TEHRAN – A group of Iranian archaeologists and fellow international experts have recently commenced a fresh round of exploration in the Burnt City, a UNESCO-registered site in southeastern Iran.

Called “Shahr-e Sukhteh” in Persian, the Burnt City is associated with four rounds of civilization, all burnt down by catastrophic sets of fire. It is situated in Sistan-Baluchestan province, which was once a junction of Bronze-Age trade routes crossing the Iranian plateau.

“The 18th archaeological season in the prehistorical site of Shahr-e Sukhteh has begun in collaboration with the Italy’s University of Salento and [the project] will last for 35 days,” senior Iranian archaeologist Seyyed Mansour Seyyed Sajadi said on Saturday, IRNA reported.
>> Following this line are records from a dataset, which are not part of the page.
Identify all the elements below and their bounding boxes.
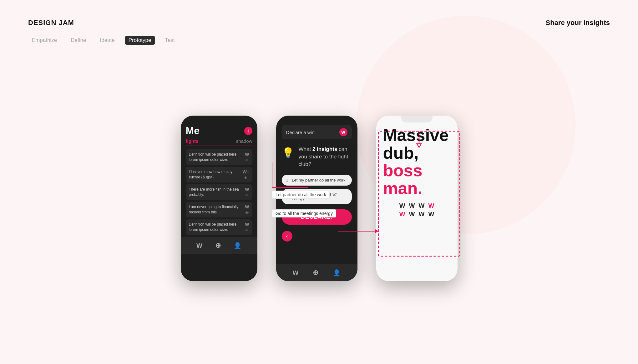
eye-icon[interactable]: 👁 (245, 211, 249, 215)
w-row-2: W W W W (399, 211, 434, 218)
profile-icon[interactable]: 👤 (234, 242, 241, 249)
phone-notch (401, 116, 433, 122)
w-grid: W W W W W W W W (383, 202, 451, 218)
phone-notch (301, 116, 332, 122)
w-item: W (419, 202, 425, 209)
insight-2-text: Go to all the meetings w/ energy (292, 192, 347, 201)
bulb-icon: 💡 (282, 147, 294, 159)
header: DESIGN JAM Share your insights (28, 19, 610, 27)
w-item-pink: W (428, 202, 434, 209)
list-item: I am never going to financially recover … (186, 202, 252, 217)
phone-1-bottom-bar: W ⊕ 👤 (181, 237, 257, 254)
w-badge: W (245, 204, 249, 209)
declare-header: Declare a win! W (282, 125, 352, 139)
eye-icon[interactable]: 👁 (244, 176, 248, 180)
home-icon[interactable]: W (293, 269, 299, 277)
massive-text: Massive dub, boss man. (383, 126, 451, 197)
add-icon[interactable]: ⊕ (313, 269, 318, 277)
w-item: W (409, 211, 415, 218)
section-tabs: fights shadow (186, 138, 252, 146)
main-content: Me i fights shadow Definition will be pl… (28, 52, 610, 345)
question-text: What 2 insights can you share to the fig… (299, 146, 352, 168)
list-item: Definition will be placed here lorem ips… (186, 149, 252, 165)
phone-3-mockup: Massive dub, boss man. W W W W W W W W (376, 116, 458, 281)
eye-icon[interactable]: 👁 (245, 193, 249, 197)
line-massive: Massive (383, 126, 449, 144)
item-text: There are more fish in the sea probably. (189, 187, 243, 197)
item-controls: W 👁 (245, 204, 249, 215)
w-item-pink: W (399, 211, 405, 218)
list-item: I'll never know how to play euchre (& gp… (186, 167, 252, 182)
home-icon[interactable]: W (196, 242, 202, 249)
w-item: W (428, 211, 434, 218)
tab-define[interactable]: Define (67, 36, 90, 45)
fights-tab[interactable]: fights (186, 138, 199, 144)
add-icon[interactable]: ⊕ (215, 242, 221, 250)
shadow-tab[interactable]: shadow (236, 138, 252, 144)
profile-icon[interactable]: 👤 (333, 269, 341, 277)
item-text: I am never going to financially recover … (189, 204, 243, 215)
insight-1-text: Let my partner do all the work (292, 178, 345, 182)
list-item: There are more fish in the sea probably.… (186, 184, 252, 200)
phone-3-content: Massive dub, boss man. W W W W W W W W (376, 116, 458, 218)
line-man: man. (383, 179, 423, 197)
declare-header-text: Declare a win! (286, 130, 316, 135)
w-badge: W (245, 152, 249, 157)
share-insights-title: Share your insights (546, 19, 610, 27)
line-dub: dub, (383, 143, 419, 162)
w-item: W (409, 202, 415, 209)
phone-2-bottom-bar: W ⊕ 👤 (276, 264, 357, 281)
item-text: Definition will be placed here lorem ips… (189, 152, 243, 162)
w-row-1: W W W W (399, 202, 434, 209)
w-badge: W (245, 187, 249, 192)
item-controls: W 👁 (245, 222, 249, 232)
logo: DESIGN JAM (28, 19, 74, 27)
nav-tabs: Empathize Define Ideate Prototype Test (28, 36, 179, 45)
insight-1-num: 1. (286, 178, 290, 182)
w-badge: W (245, 222, 249, 227)
item-text: Definition will be placed here lorem ips… (189, 222, 243, 232)
me-header: Me i (186, 125, 252, 137)
insight-2-num: 2. (286, 194, 290, 199)
item-controls: W 👁 (245, 187, 249, 197)
info-badge[interactable]: i (244, 127, 252, 135)
me-title: Me (186, 125, 200, 137)
eye-icon[interactable]: 👁 (245, 158, 249, 162)
item-controls: W– 👁 (243, 169, 249, 180)
tab-prototype[interactable]: Prototype (125, 36, 155, 45)
tab-empathize[interactable]: Empathize (28, 36, 61, 45)
item-controls: W 👁 (245, 152, 249, 162)
line-boss: boss (383, 161, 423, 180)
declare-button[interactable]: DECLARE! (282, 209, 352, 225)
phone-2-mockup: Declare a win! W 💡 What 2 insights can y… (276, 116, 357, 281)
item-text: I'll never know how to play euchre (& gp… (189, 169, 240, 180)
eye-icon[interactable]: 👁 (245, 228, 249, 232)
insight-2-input[interactable]: 2. Go to all the meetings w/ energy (282, 189, 352, 204)
phone-1-content: Me i fights shadow Definition will be pl… (181, 116, 257, 235)
w-badge: W– (243, 169, 249, 174)
phone-1-mockup: Me i fights shadow Definition will be pl… (181, 116, 257, 281)
phone-2-content: Declare a win! W 💡 What 2 insights can y… (276, 116, 357, 242)
list-item: Definition will be placed here lorem ips… (186, 219, 252, 235)
phone-notch (203, 116, 235, 122)
w-item: W (399, 202, 405, 209)
w-circle-icon: W (339, 128, 347, 136)
insight-1-input[interactable]: 1. Let my partner do all the work (282, 175, 352, 186)
w-item: W (419, 211, 425, 218)
back-button[interactable]: ‹ (282, 231, 292, 242)
tab-test[interactable]: Test (161, 36, 179, 45)
declare-question-section: 💡 What 2 insights can you share to the f… (282, 146, 352, 168)
tab-ideate[interactable]: Ideate (96, 36, 118, 45)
Founded around 3200 BC, the Burnt City was populated during four main periods up to 1800 BC. Previous rounds of excavations showed that its residents had great skills in weaving, creating fine arts such as decorative objects, stone carving, and pottery painting.

“This excavation work takes place in a [formerly] residential area of the 5,000-year-old site.”

“The goal is to reach older urban sections because most of the excavations so far have been related to the second, third, and fourth periods and less information about the times prior to these eras,” the expert noted.

The expert also addresses some limitations that such a project faces in the country, adding “Given some limitations, [our] excavation is focused on studies of zoology, botany, and anthropology because these excavations could yield a lot of information about the animals, plantation and human life in the Burnt City.”

Back in May, archaeologists discovered remains of a prehistoric monkey in the Burnt City, concluding that the animal was held in captivity in a cage when it died.

Based on surveys and scientific studies on the monkey’s skeleton, the animal was dead in captivity in a cage and it was buried by its owner like a child within a beautiful container, Seyyed Sajjadi noted at that time.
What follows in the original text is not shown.